Sawfish are characterised by their large and unique saw-like rostra used to detect electrical signals and to stun or pin down potential prey. The green sawfish is the largest of the sawfish species and is also known around the world as the longcomb, narrowsnout, or olive sawfish. All 5 sawfish species are listed within the top 10 EDGE Sharks!

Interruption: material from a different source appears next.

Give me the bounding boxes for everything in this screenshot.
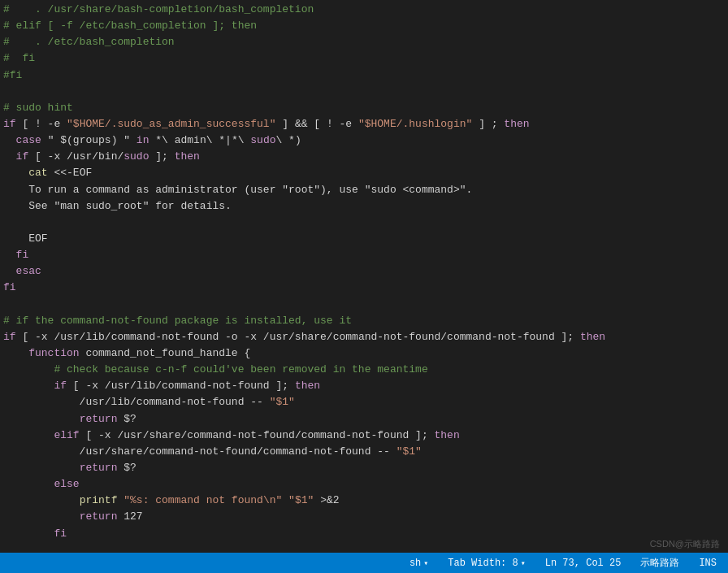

The green sawfish is the largest of the sawfish species, which can live up to 50 years and reach a length of 7m, although in recent year’s individuals larger than 6m are rarely encountered. Adults typically inhabit shallow coastal areas but are known to occur in offshore waters to a depth of 70m. Juveniles, similar to other sawfish species, spend their early years in shallow estuarine systems.
This species, along with many elasmobranch species, have seen dramatic population declines and are slow to recover due to their life histories. Their toothed rostra puts all sawfish species at risk of becoming tangled in fishing nets and many individuals end up as bycatch within the fishing industry – which is the primary factor in their severe population declines. The green sawfish is listed on Appendix I of CITES, banning all international trade of this species and it is protected by a no-take status in parts of its range, such as Australia, Bahrain and India.
- Family: Pristidae
- Population: Unknown
- Trend: decreasing
- Size: Up to 5.5m (?)
- Weight: Up to 350kg
The green sawfish has a broad Indo-West Pacific distribution from South Africa to Southern China. It is the most pole-ward ranging of any sawfish species as it is tolerant to cooler temperatures, even being encountered as far south as New South Wales, Australia.
Habitat and Ecology
This species lives in shallow coastal waters, but has also been encountered in water as deep as 70m. They feed primarily on fish and prawns and reproduce via aplacental viviparity, in which there is no placental connection and the young are supplied with nutrients from yolk before being born as live young. Litter size is 12 pups.